===== Extracted information =====

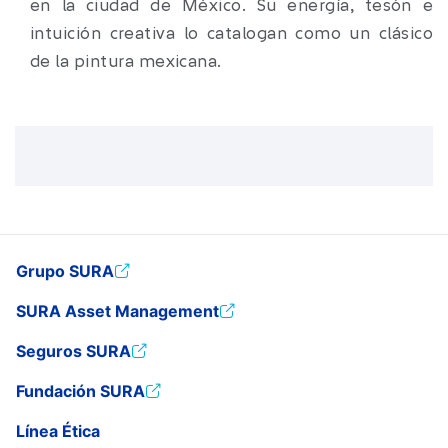
en la ciudad de México. Su energía, tesón e
intuición creativa lo catalogan como un clásico
de la pintura mexicana.
Grupo SURA
SURA Asset Management
Seguros SURA
Fundación SURA
Línea Ética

=====

Assigned task » Your copy should match the records above exactly, apart from the pictures, which stay out.

Solution below »
en la ciudad de México. Su energía, tesón e
intuición creativa lo catalogan como un clásico
de la pintura mexicana.
Grupo SURA
SURA Asset Management
Seguros SURA
Fundación SURA
Línea Ética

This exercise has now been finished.